**** SUPPLIED RECORDS

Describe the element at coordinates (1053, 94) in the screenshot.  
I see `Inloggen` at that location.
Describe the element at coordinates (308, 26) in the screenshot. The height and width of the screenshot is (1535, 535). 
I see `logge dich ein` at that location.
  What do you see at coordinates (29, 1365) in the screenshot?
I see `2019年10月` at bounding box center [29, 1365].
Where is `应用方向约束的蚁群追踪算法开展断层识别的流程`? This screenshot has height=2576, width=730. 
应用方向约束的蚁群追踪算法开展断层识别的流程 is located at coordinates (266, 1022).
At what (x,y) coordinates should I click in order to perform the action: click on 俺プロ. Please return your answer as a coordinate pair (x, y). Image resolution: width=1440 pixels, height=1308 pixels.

********

● **EXERCISE AIM**
Nothing should be altered. Set down all the data again.

● **WRITTEN ANSWER**
Describe the element at coordinates (1053, 94) in the screenshot.  
I see `Inloggen` at that location.
Describe the element at coordinates (308, 26) in the screenshot. The height and width of the screenshot is (1535, 535). 
I see `logge dich ein` at that location.
  What do you see at coordinates (29, 1365) in the screenshot?
I see `2019年10月` at bounding box center [29, 1365].
Where is `应用方向约束的蚁群追踪算法开展断层识别的流程`? This screenshot has height=2576, width=730. 
应用方向约束的蚁群追踪算法开展断层识别的流程 is located at coordinates (266, 1022).
At what (x,y) coordinates should I click in order to perform the action: click on 俺プロ. Please return your answer as a coordinate pair (x, y). Image resolution: width=1440 pixels, height=1308 pixels.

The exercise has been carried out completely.